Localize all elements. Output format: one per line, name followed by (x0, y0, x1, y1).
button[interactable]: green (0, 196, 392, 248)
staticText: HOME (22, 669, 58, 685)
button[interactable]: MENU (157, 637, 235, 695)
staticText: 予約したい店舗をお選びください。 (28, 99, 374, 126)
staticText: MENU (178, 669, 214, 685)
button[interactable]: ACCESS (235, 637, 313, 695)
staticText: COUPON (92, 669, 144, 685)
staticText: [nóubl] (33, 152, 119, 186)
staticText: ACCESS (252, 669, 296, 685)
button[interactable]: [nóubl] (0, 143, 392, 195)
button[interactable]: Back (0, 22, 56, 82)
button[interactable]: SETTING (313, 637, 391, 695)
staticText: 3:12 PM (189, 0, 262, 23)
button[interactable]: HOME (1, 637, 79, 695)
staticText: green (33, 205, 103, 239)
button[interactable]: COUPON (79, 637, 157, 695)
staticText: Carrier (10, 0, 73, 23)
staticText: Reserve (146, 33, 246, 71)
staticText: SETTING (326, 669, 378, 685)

# # #

> [YOUR TASK] Look at the entries above. Then set all of them down again exactly.

> [TASK SOLUTION]
Localize all elements. Output format: one per line, name followed by (x0, y0, x1, y1).
button[interactable]: green (0, 196, 392, 248)
staticText: HOME (22, 669, 58, 685)
button[interactable]: MENU (157, 637, 235, 695)
staticText: 予約したい店舗をお選びください。 (28, 99, 374, 126)
staticText: MENU (178, 669, 214, 685)
button[interactable]: ACCESS (235, 637, 313, 695)
staticText: COUPON (92, 669, 144, 685)
staticText: [nóubl] (33, 152, 119, 186)
staticText: ACCESS (252, 669, 296, 685)
button[interactable]: [nóubl] (0, 143, 392, 195)
button[interactable]: Back (0, 22, 56, 82)
button[interactable]: SETTING (313, 637, 391, 695)
staticText: 3:12 PM (189, 0, 262, 23)
button[interactable]: HOME (1, 637, 79, 695)
staticText: green (33, 205, 103, 239)
button[interactable]: COUPON (79, 637, 157, 695)
staticText: Carrier (10, 0, 73, 23)
staticText: Reserve (146, 33, 246, 71)
staticText: SETTING (326, 669, 378, 685)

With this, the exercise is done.